PATHOS snickers before his HOLO-3D projection vanishes from the screen. PHOENIX harrumphs, walks over to his HOLO-console and deletes the DIXIE CHICK simulcra. Right after he backs it up, of course.
PHOENIX: Safety first, that's what i always say! That's what i'm all about, really..
Nodding to himself, he moves to ensure his prized manga collection is protected from those nasty indoor elements - a strict, hourly routine he follows with unheralded discipline.
PHOENIX: One day, hundreds of years from now when i am dead, these comics will be worth MILLIONS! I'll show those REAPERS yet!
Grunting satisfaction, he takes one last look around his apartment, dons his liquid-metal mirror shades, and exits.
(Meanwhile back on the HOLO-HOOP)
PATHOS (staring somberly at his now quiet HOLO-PHONE): That boy! I dunno, SLik - i think we're losing him.. and if not, well, i fear THE MACHINE will lose him for us.
MR SLiK: You're riding shotgun to the wrong guy if you're looking for anything akin to parental guidance, sparky! You ask me, all he really needs is a KOALA bear suit, a money tin, some quarters to get him going, and a reassuring pat on the head. Then everything will make sense.
PATHOS: By gosh, i think you're onto something there, SLik ol' boy!

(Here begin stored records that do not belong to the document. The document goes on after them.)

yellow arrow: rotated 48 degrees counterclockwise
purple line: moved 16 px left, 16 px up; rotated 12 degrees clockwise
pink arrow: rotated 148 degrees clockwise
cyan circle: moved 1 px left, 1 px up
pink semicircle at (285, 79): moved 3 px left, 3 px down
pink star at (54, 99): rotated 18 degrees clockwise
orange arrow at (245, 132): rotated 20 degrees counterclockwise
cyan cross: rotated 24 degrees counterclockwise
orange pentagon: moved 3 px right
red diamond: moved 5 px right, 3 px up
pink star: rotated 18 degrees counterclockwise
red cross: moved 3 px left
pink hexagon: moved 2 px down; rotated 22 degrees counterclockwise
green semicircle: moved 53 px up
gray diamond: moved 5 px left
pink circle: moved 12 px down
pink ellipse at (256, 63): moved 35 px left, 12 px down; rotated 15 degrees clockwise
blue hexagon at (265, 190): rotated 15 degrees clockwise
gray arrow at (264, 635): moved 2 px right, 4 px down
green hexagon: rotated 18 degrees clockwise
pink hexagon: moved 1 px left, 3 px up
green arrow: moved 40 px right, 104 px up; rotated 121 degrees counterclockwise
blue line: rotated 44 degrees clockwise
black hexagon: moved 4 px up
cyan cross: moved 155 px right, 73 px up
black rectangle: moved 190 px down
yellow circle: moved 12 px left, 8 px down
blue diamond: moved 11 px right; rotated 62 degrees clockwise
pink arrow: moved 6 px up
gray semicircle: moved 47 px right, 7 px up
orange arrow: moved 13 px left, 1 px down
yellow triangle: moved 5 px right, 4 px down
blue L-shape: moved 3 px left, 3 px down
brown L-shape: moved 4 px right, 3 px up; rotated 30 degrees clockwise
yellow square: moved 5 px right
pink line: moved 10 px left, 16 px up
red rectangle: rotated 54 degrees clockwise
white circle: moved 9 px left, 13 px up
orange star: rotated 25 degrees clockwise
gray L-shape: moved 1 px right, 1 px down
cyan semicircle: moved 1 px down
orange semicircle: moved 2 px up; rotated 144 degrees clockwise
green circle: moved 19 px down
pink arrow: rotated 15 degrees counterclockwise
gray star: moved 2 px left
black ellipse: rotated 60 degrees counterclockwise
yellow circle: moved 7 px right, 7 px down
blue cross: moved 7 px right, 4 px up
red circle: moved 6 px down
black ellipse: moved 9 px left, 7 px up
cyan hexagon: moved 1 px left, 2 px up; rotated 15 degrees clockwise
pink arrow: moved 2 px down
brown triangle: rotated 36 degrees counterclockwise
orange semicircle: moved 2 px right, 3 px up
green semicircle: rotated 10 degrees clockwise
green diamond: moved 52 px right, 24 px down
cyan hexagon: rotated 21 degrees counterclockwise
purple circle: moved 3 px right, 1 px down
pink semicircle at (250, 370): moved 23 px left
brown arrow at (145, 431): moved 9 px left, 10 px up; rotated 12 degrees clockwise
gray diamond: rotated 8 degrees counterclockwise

MR SLiK: I am living proof. Hey! Check it out - way down there, isn't that...
PATHOS (squinting): On the corner? Pimpin' some ho's? Looks kinda like High Ping C--
MR SLiK: No, further up, in the MERC-POLICE uniform. That's RAVEN, if i'm not mistaken?
PATHOS: Indeed it is! I'll give him a buzz. SLik, detour over to SASQUATCH'S - we'll pick up the gang there and we'll all meet at SALvations.
(Once more Pathos reaches for his HOLO-PHONE as the camera drops rapidly and.. accidentally whizzes by RAVEN to....)
STRIDER, older and wiser. He is standing on the street pretending to be drunk.
STRIDER: Oh man I'm so drunk.. I'm just SO drunk! I'm REALLY drunk..
RAVEN finally approaches. He looks at STRIDER quizzically.
RAVEN: What are you doing?
STRIDER: I'm drunk.
RAVEN: No you're not.
STRIDER: I am so. I'm SO drunk!
RAVEN: Why are you pretending to be drunk?
STRIDER: I'M NOT!
RAVEN: You have a bottle of water in your hand.
STRIDER: It's alcoholic water.
RAVEN: Alcoholic water?
STRIDER: Yes.
RAVEN: Mate, you're an idiot.
STRIDER: Yes, i suppose I am.
RAVEN: Doesn't it strike you as a bit stupid to pretend to be drunk when in fact you're old enough to LEGALLY get drunk?
STRIDER: You know I never thought of it that way. I've been a bit troubled ever since CRISM, DIABLO and all the other BANNED and ALMOST-BANNED-ONES were killed in that hideous traffic accident with those midgets. God I don't even want to TALK about that it was SO horrible.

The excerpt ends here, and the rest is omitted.